Coallition Structure Generation: Dynamic Programming Meets Anytime Optimization
Just how to optimize coallition formation based on its utility. Nothing new, but the method used: an anytime algorithm (IP). He’s comparing with a previos work based on dynamic programming (IDP). The proposal is to divide the search space in subspaces and to add an upper and a lower bound. The subspaces are made by the number of agents in eachs group (f.i. [1,3] means all coallitions formed by one isolated agent and a group of 3). He adjust the behaviour of the algorithm between being IP or IDP. Good results…. but for 23 agents only!! Let’s try with 100. This solution is O(n^n).
Only a question: they’ve published a paper (about IDP) with worse results than a previous one (IP) And they’re only comparing with themselves. I can’t do that, reviwers don’t allow me to do that.
Optimal Coalition Structure Generation In Partition Function Games
A question: what happen if the value of a coallition depends on the value of the rest of the coallitions? (that is: the partition function). There’re many example of real systems working in that way; economics (petrol, R&D coallitions or coordination of monjetary policies) and other areas.
- positive externalities: when one coallition is formed all the rest increase their value
- nevative externalities: when one coalition is formed all the rest decrease its value
- super-additive: when one coallition is formed it increases its value
- sub-additive: when one coallition is formed it decreases its value
and he consideres its combinations. He explains the algorithms used to create the coallitions, usgin the same algorithm that in the previous speech (anytime).
A problem with all that: how the utility is calculated for coallitions? I have no faith in utility.
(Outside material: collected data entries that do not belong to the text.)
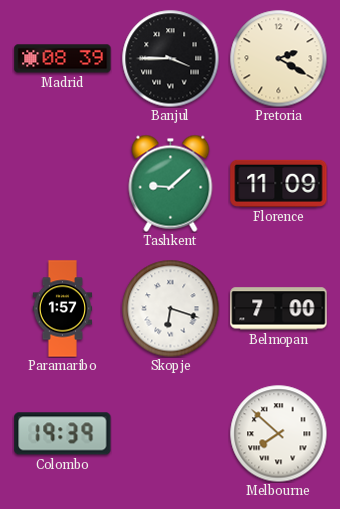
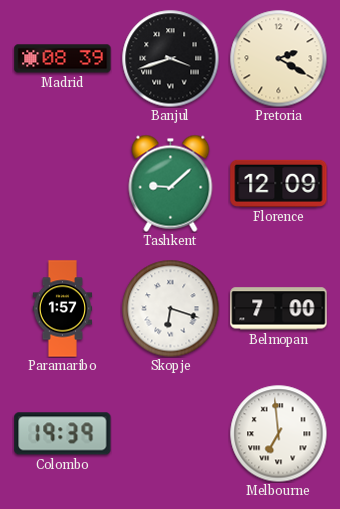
Banjul: 3:45 -> 3:42
Florence: 11:09 -> 12:09
Melbourne: 7:52 -> 6:59
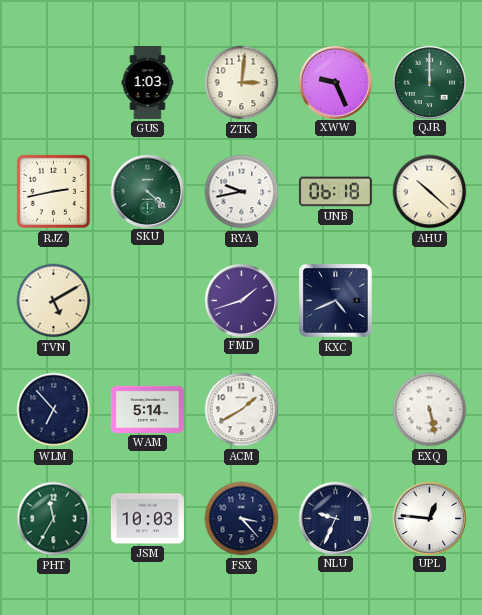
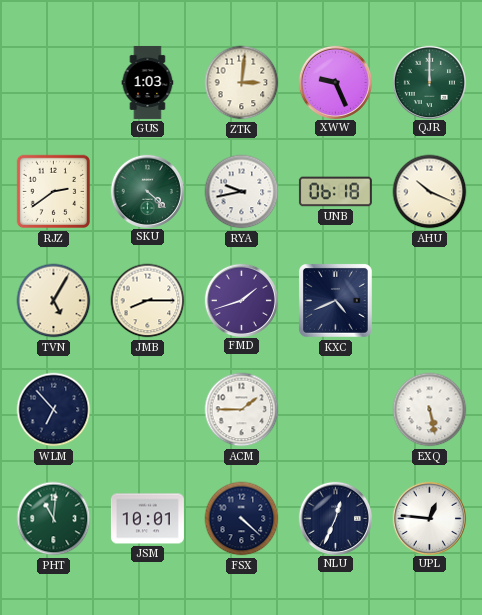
RJZ: 2:43 -> 2:39
AHU: 10:22 -> 10:19
TVN: 5:10 -> 5:05
JMB: none -> 8:15
WAM: 5:14 -> none
ACM: 1:40 -> 1:45
PHT: 11:35 -> 11:01
JSM: 10:03 -> 10:01
FSX: 3:23 -> 4:22
NLU: 9:34 -> 12:34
From Agent Games Protocols to Implementable Roles
Problems:service composition at run-time. He shows an example about merchant delivery, and shows that protocols can content errors, that can be solve by taking into account roles to deal with invisible transitions. Ups, that’s the end and I haven’t the point :-( I have no idea what he is talking about.
Adaptation in a P2P Scenario with 2-LAMA
Jordi explains that MAS organization can be adapted by using a layer of specialised agents in charge of supervise the systen. Itis applied in a P2P environment. The organisation is formed by a set of roles, protocols and norms. Agents are organised in two levels: Domain-level (DL) and Meta-level (ML).
Tos test it, they’ve used a modified (simplifies) version of BitTorrent protocol. Domain-level agents are organised in clusters and each cluster is supervised by an assistant in a Meta-level. Experiments have been organised in 3 arqchitectures: All4all, centralised and distributed. Good enogh results.
What’s the difference with P4P? I’ll look for it.